We are able to train the model on one dataset, export it and retrain the exported model on the second dataset, but the problem arises when we try to train on merged dataset.

Also could you please help us understand what the numbers 584/1373 mean in the following progress bar?
(Because if we count the total number annotations in the merged dataset, there are more than 1373 annotations, assuming 1373 is the number of annotations)

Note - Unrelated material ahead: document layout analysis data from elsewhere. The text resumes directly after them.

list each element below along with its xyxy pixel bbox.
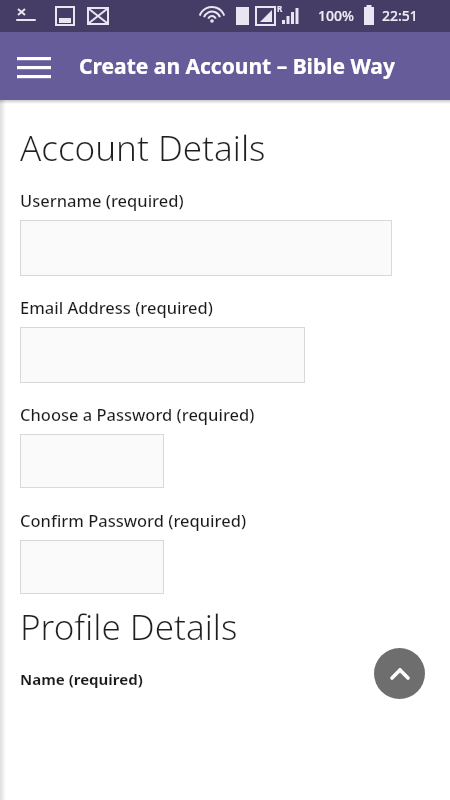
staticText: Create an Account – Bible Way: [79, 52, 395, 81]
staticText: Profile Details: [20, 603, 238, 651]
staticText: R: [277, 3, 283, 14]
staticText: Choose a Password (required): [20, 403, 255, 425]
staticText: 22:51: [382, 6, 418, 25]
button[interactable]: [20, 220, 392, 276]
staticText: 100%: [318, 6, 354, 25]
button[interactable]: [20, 540, 164, 594]
staticText: Confirm Password (required): [20, 509, 247, 531]
button[interactable]: Scroll to top: [374, 648, 425, 699]
staticText: Account Details: [20, 124, 266, 172]
button[interactable]: [20, 434, 164, 488]
staticText: Name (required): [20, 669, 143, 689]
button[interactable]: Open navigation menu: [10, 42, 58, 90]
staticText: Username (required): [20, 189, 184, 211]
button[interactable]: [20, 327, 305, 383]
staticText: Email Address (required): [20, 296, 213, 318]
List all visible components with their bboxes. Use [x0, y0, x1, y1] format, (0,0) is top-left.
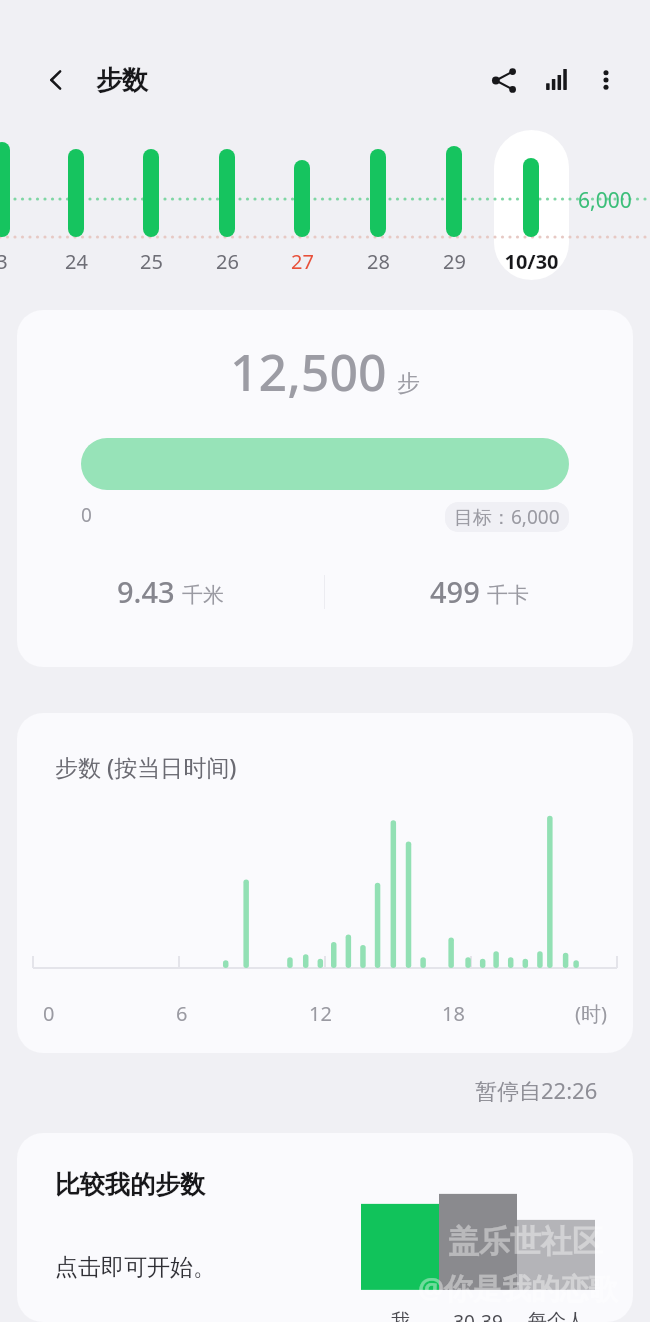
- staticText: 我: [391, 1309, 410, 1322]
- button[interactable]: 26: [187, 248, 267, 275]
- button[interactable]: 12,500: [17, 310, 633, 667]
- button[interactable]: Trends: [530, 54, 582, 106]
- staticText: 步数 (按当日时间): [55, 751, 237, 782]
- staticText: 暂停自22:26: [475, 1075, 598, 1105]
- staticText: 6: [176, 1000, 188, 1027]
- staticText: 18: [442, 1000, 465, 1027]
- staticText: 比较我的步数: [55, 1169, 205, 1200]
- button[interactable]: 25: [111, 248, 191, 275]
- staticText: 千米: [182, 582, 224, 608]
- staticText: 499: [430, 572, 480, 611]
- staticText: 12,500: [230, 338, 387, 406]
- button[interactable]: 29: [414, 248, 494, 275]
- staticText: 24: [65, 248, 88, 275]
- staticText: 12: [309, 1000, 332, 1027]
- button[interactable]: Share: [478, 54, 530, 106]
- button[interactable]: 10/30: [491, 248, 571, 275]
- button[interactable]: 3: [0, 248, 42, 275]
- button[interactable]: 24: [36, 248, 116, 275]
- staticText: 6,000: [578, 186, 632, 215]
- staticText: 26: [216, 248, 239, 275]
- staticText: 30-39: [453, 1309, 503, 1322]
- button[interactable]: 步数 (按当日时间): [17, 713, 633, 1053]
- staticText: 千卡: [487, 582, 529, 608]
- staticText: 点击即可开始。: [55, 1253, 216, 1282]
- staticText: 步: [397, 369, 420, 398]
- staticText: 目标：6,000: [454, 504, 560, 530]
- staticText: 步数: [96, 64, 148, 97]
- staticText: 25: [140, 248, 163, 275]
- staticText: @你是我的恋歌: [418, 1268, 619, 1308]
- staticText: 10/30: [504, 248, 559, 275]
- staticText: 27: [291, 248, 314, 275]
- button[interactable]: 比较我的步数: [17, 1133, 633, 1322]
- staticText: 0: [43, 1000, 55, 1027]
- staticText: 盖乐世社区: [448, 1222, 603, 1261]
- button[interactable]: 28: [338, 248, 418, 275]
- button[interactable]: 27: [262, 248, 342, 275]
- staticText: 每个人: [528, 1309, 585, 1322]
- staticText: 9.43: [117, 572, 175, 611]
- button[interactable]: More options: [582, 56, 630, 104]
- staticText: 0: [81, 502, 92, 528]
- staticText: 29: [443, 248, 466, 275]
- button[interactable]: Back: [34, 58, 78, 102]
- staticText: 3: [0, 248, 8, 275]
- staticText: (时): [575, 1000, 607, 1027]
- staticText: 28: [367, 248, 390, 275]
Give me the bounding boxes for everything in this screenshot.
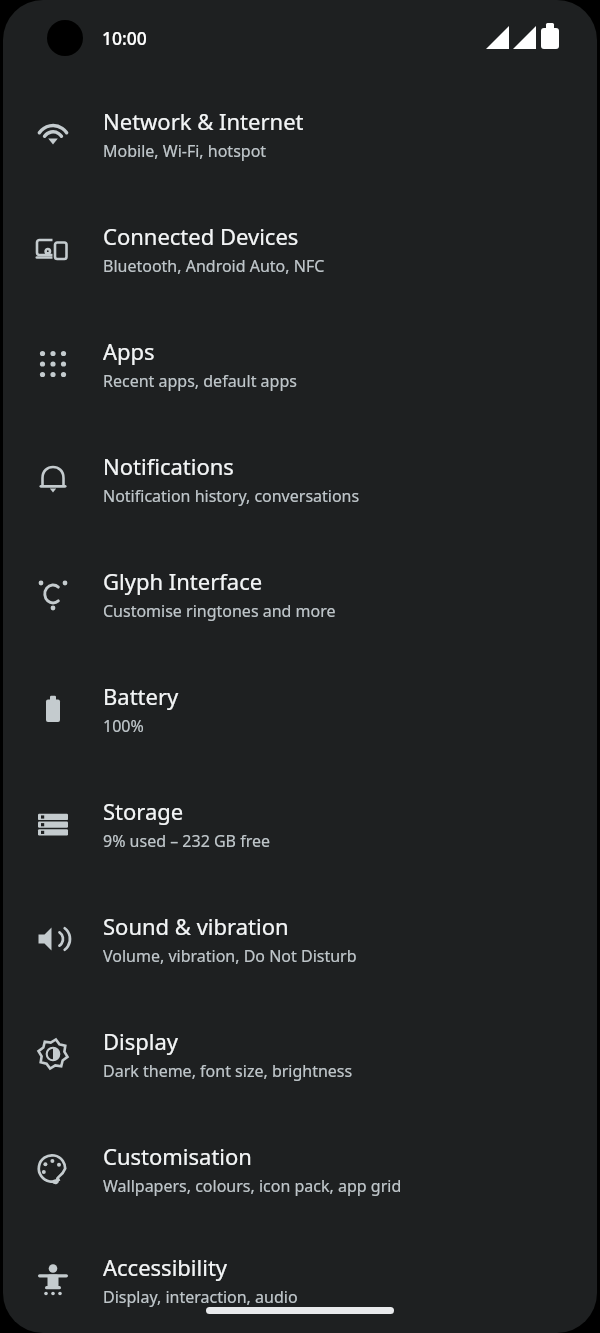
- button[interactable]: Glyph Interface: [3, 536, 597, 651]
- button[interactable]: Display: [3, 996, 597, 1111]
- staticText: Apps: [103, 336, 155, 366]
- staticText: Battery: [103, 681, 179, 711]
- other: Connected Devices: [3, 191, 103, 306]
- button[interactable]: Network & Internet: [3, 76, 597, 191]
- staticText: 10:00: [102, 26, 147, 50]
- staticText: Network & Internet: [103, 106, 304, 136]
- staticText: Notifications: [103, 451, 234, 481]
- button[interactable]: Storage: [3, 766, 597, 881]
- button[interactable]: Notifications: [3, 421, 597, 536]
- staticText: Wallpapers, colours, icon pack, app grid: [103, 1175, 402, 1197]
- staticText: 100%: [103, 715, 144, 737]
- other: Sound & vibration: [3, 881, 103, 996]
- staticText: Connected Devices: [103, 221, 299, 251]
- staticText: 9% used – 232 GB free: [103, 830, 271, 852]
- staticText: Volume, vibration, Do Not Disturb: [103, 945, 357, 967]
- staticText: Bluetooth, Android Auto, NFC: [103, 255, 325, 277]
- staticText: Display: [103, 1026, 179, 1056]
- other: Network & Internet: [3, 76, 103, 191]
- staticText: Storage: [103, 796, 184, 826]
- staticText: Customisation: [103, 1141, 252, 1171]
- staticText: Accessibility: [103, 1252, 228, 1282]
- other: Glyph Interface: [3, 536, 103, 651]
- other: Notifications: [3, 421, 103, 536]
- staticText: Glyph Interface: [103, 566, 263, 596]
- other: Display: [3, 996, 103, 1111]
- staticText: Mobile, Wi-Fi, hotspot: [103, 140, 267, 162]
- button[interactable]: Apps: [3, 306, 597, 421]
- staticText: Customise ringtones and more: [103, 600, 336, 622]
- button[interactable]: Customisation: [3, 1111, 597, 1226]
- other: Accessibility: [3, 1226, 103, 1333]
- button[interactable]: Accessibility: [3, 1226, 597, 1333]
- staticText: Sound & vibration: [103, 911, 289, 941]
- staticText: Notification history, conversations: [103, 485, 360, 507]
- other: Battery: [3, 651, 103, 766]
- other: Apps: [3, 306, 103, 421]
- button[interactable]: Connected Devices: [3, 191, 597, 306]
- button[interactable]: Sound & vibration: [3, 881, 597, 996]
- other: Customisation: [3, 1111, 103, 1226]
- staticText: Display, interaction, audio: [103, 1286, 298, 1308]
- other: Storage: [3, 766, 103, 881]
- staticText: Dark theme, font size, brightness: [103, 1060, 353, 1082]
- staticText: Recent apps, default apps: [103, 370, 297, 392]
- button[interactable]: Battery: [3, 651, 597, 766]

43%|███████████████████████████████████████████████████████████████████████████████████▊                                                                                                                 | 584/1373

Thanks.

Hi! It's likely that this is related to the update to spaCy v2.1, which is stricter about gold standard data and constraints for the parser and named entity recognizer. See my reply from this thread:

So you might want to double-check the data and see if you have any "illegal" spans in there. It's usually pretty rare and removing them should be no problem, because in most cases, they'd be rejected suggestions anyway.

This should be the total number of examples used for annotation after the examples were merged before training and all spans on the same input text were combined.